If I had done that, then were I a knave."

"My lover," said Matilda, "is a brave man, and a true man, and a generous man, and a young man, and a handsome man; aye, and an honest man too."

"How can he be an honest man," said the baron, "when he has neither house nor land, which are the better part of a man?"

"They are but the husk of a man," said Matilda, "the worthless coat of the chesnut: the man himself is the kernel."

"The man is the grape stone," said the baron, "and the pulp of the melon.

The house and land are the true substantial fruit, and all that give him savour and value."

"He will never want house or land," said Matilda, "while the meeting boughs weave a green roof in the wood, and the free range of the hart marks out the bounds of the forest."

"Vert and venison! vert and venison!" exclaimed the baron.

"Treason and flat rebellion. Confound your smiling face! what makes you look so good-humoured? What! you think I can't look at you, and be in a passion? You think so, do you?

We shall see. Have you no fear in talking thus, when here is the king's liegeman come to take us all into custody, and confiscate our goods and chattels?"

"Nay, Lord Fitzwater," said Sir Ralph, "you wrong me in your report.

My visit is one of courtesy and excuse, not of menace and authority."

"There it is," said the baron: "every one takes a pleasure in contradicting me.
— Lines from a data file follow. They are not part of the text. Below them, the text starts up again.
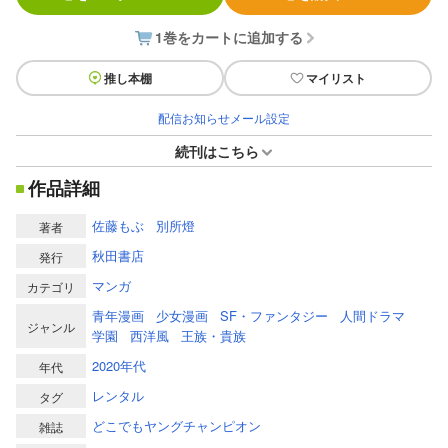
1巻をカートに追加する
推し本棚
マイリスト
配信お知らせメール設定
続刊はこちら
作品詳細
佐藤もぶ
別所燈
著者
秋田書店
発行
マンガ
カテゴリ
青年漫画
少女漫画
SF・ファンタジー
人間ドラマ
ジャンル
学園
西洋風
王族・貴族
2020年代
年代
レンタル
タグ
どこでもヤングチャンピオン
雑誌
Here is this courteous knight, who has not opened his mouth three times since he has been in my house except to take in provision, cuts me short in my story with a flat denial."

"Oh! I cry you mercy, sir knight," said Matilda; "I did not mark you before.

I am your debtor for no slight favour, and so is my liege lord."

"Her liege lord!" exclaimed the baron, taking large strides across the chamber.

"Pardon me, gentle lady," said Sir Ralph. "Had I known you before yesterday, I would have cut off my right hand ere it should have been raised to do you displeasure.

"Oh sir," said Matilda, "a good man may be forced on an ill office: but I can distinguish the man from his duty." She presented to him her hand, which he kissed respectfully, and simultaneously with the contact thirty-two invisible arrows plunged at once into his heart, one from every point of the compass of his pericardia.

"Well, father," added Matilda, "I must go to the woods."

"Must you?" said the baron; "I say you must not."

"But I am going," said Matilda "But I will have up the drawbridge," said the baron.

"But I will swim the moat," said Matilda.

"But I will secure the gates," said the baron.

"But I will leap from the battlement," said Matilda.

"But I will lock you in an upper chamber," said the baron.

"But I will shred the tapestry," said Matilda, "and let myself down."

"But I will lock you in a turret," said the baron, "where you shall only see light through a loophole."